Queremos externar aqui a nossa solidariedade para com os servidores da Funai, agredidos e humilhados, não só neste episódio do dia 29 de julho,
mas também em outros que soubemos terem acontecido na mesma sede do
órgão no Recife, porém sem repercussão na imprensa.

Apoiamos completamente a iniciativa destes servidores em levarem o caso à Polícia Federal a fim de se apurar os fatos e se responsabilizar os
culpados, para que não haja, mais uma vez, o predomínio da impunidade.

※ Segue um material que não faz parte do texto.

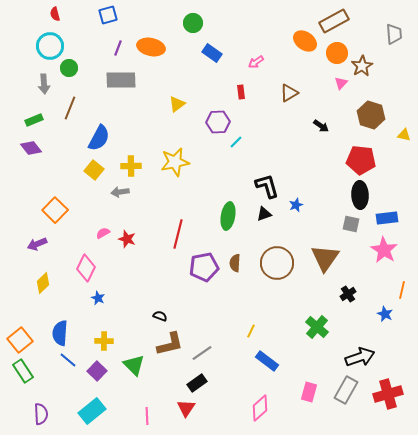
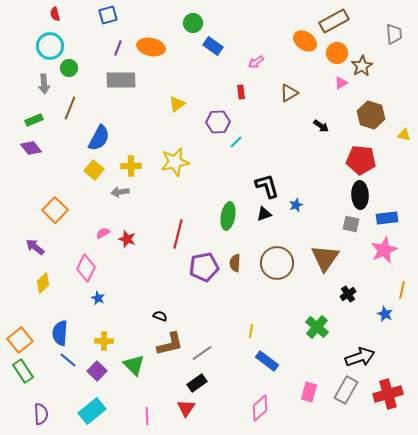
blue rectangle at (212, 53): moved 1 px right, 7 px up
pink triangle at (341, 83): rotated 16 degrees clockwise
purple arrow at (37, 244): moved 2 px left, 3 px down; rotated 60 degrees clockwise
pink star at (384, 250): rotated 16 degrees clockwise
yellow line at (251, 331): rotated 16 degrees counterclockwise
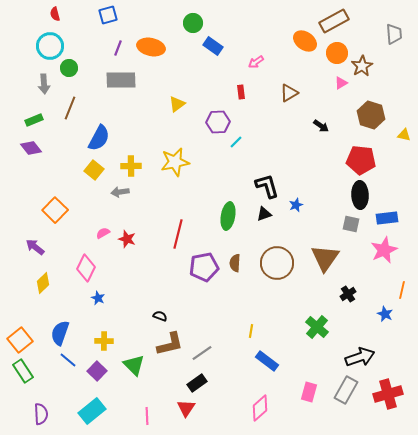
blue semicircle at (60, 333): rotated 15 degrees clockwise
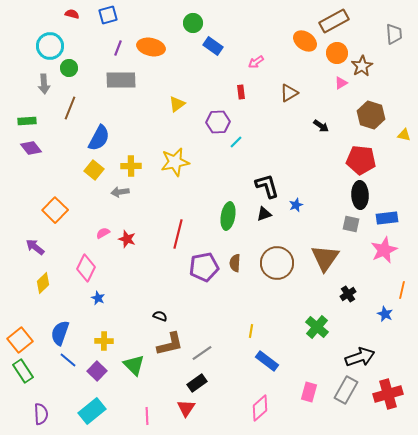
red semicircle at (55, 14): moved 17 px right; rotated 120 degrees clockwise
green rectangle at (34, 120): moved 7 px left, 1 px down; rotated 18 degrees clockwise
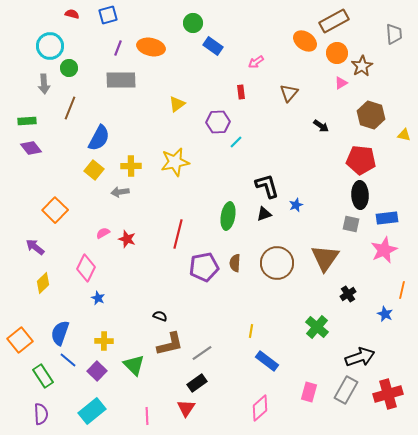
brown triangle at (289, 93): rotated 18 degrees counterclockwise
green rectangle at (23, 371): moved 20 px right, 5 px down
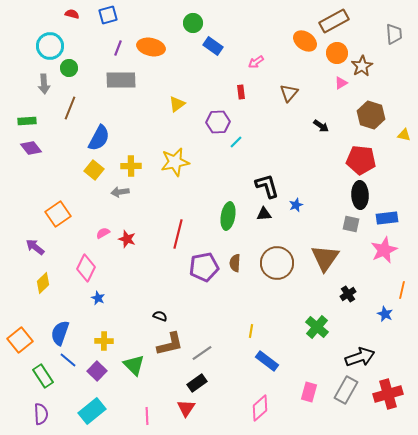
orange square at (55, 210): moved 3 px right, 4 px down; rotated 10 degrees clockwise
black triangle at (264, 214): rotated 14 degrees clockwise
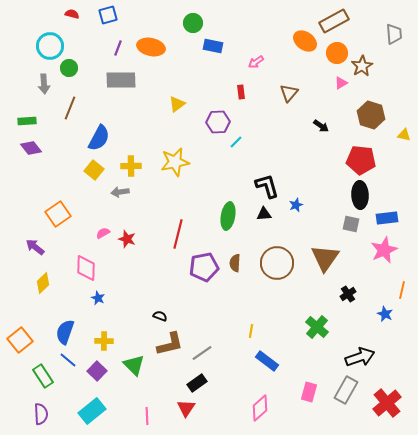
blue rectangle at (213, 46): rotated 24 degrees counterclockwise
pink diamond at (86, 268): rotated 24 degrees counterclockwise
blue semicircle at (60, 333): moved 5 px right, 1 px up
red cross at (388, 394): moved 1 px left, 9 px down; rotated 24 degrees counterclockwise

Esperamos que tais servidores façam o mais rápido possível a divulgação dos nomes dos demais agressores e das etnias às quais pertencem, pois o fato destas informações não terem sido divulgadas vem em prejuízo da imagem das comunidades indígenas em Pernambuco, pois tende a fazer com que a opinião pública veja os responsáveis pelo incidente de forma generalizada, como sendo “os Xukuru” indistintamente, ou “os Pankararu”, indistintamente.

Por fim, esperamos que esse episódio lamentável sirva como alerta ao
Presidente LULA, ao Ministro Márcio Tomaz Bastos e ao Presidente da
Funai, para que a situação do órgão seja posta a limpo imediatamente,
para que os Povos Indígenas possam, enfim, poder passar a contar com a
Funai como um espaço democrático, transparente e a serviço das reais
necessidades dos Povos e Comunidades Indígenas.

 

Fonte: Arquivo pessoal do pesquisador Rafael Xucuru-Kariri.